EXERCISE REQUIREMENTS:
Please retype only the lines below that run from the one containing "out, dacă aveți cunoștințe de XHTML și CSS." through the last line, both included, without altering a word.

TASK INPUTS:
----------------------------------------

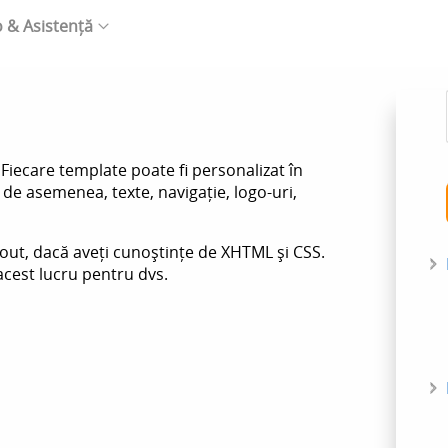
o & Asistență
iecare template poate fi personalizat în
de asemenea, texte, navigație, logo-uri,
out, dacă aveți cunoștințe de XHTML și CSS.
cest lucru pentru dvs.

----------------------------------------

EXERCISE SOLUTION:
out, dacă aveți cunoștințe de XHTML și CSS.
cest lucru pentru dvs.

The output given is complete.